Your goal:
Repeat the records in full and exactly, omitting pictures.

Task input:
□ □ □ □
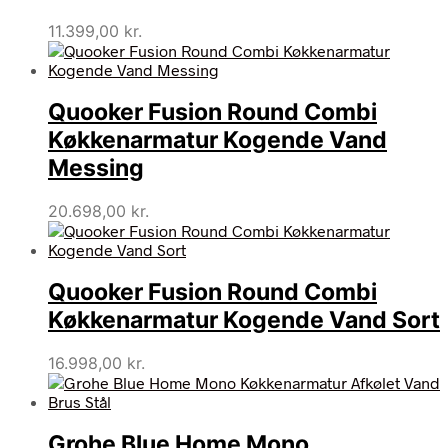
11.399,00
kr.
Quooker Fusion Round Combi
Køkkenarmatur Kogende Vand
Messing
20.698,00
kr.
Quooker Fusion Round Combi
Køkkenarmatur Kogende Vand Sort
16.998,00
kr.
Grohe Blue Home Mono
□ □ □ □
Task result:
11.399,00
kr.
Quooker Fusion Round Combi
Køkkenarmatur Kogende Vand
Messing
20.698,00
kr.
Quooker Fusion Round Combi
Køkkenarmatur Kogende Vand Sort
16.998,00
kr.
Grohe Blue Home Mono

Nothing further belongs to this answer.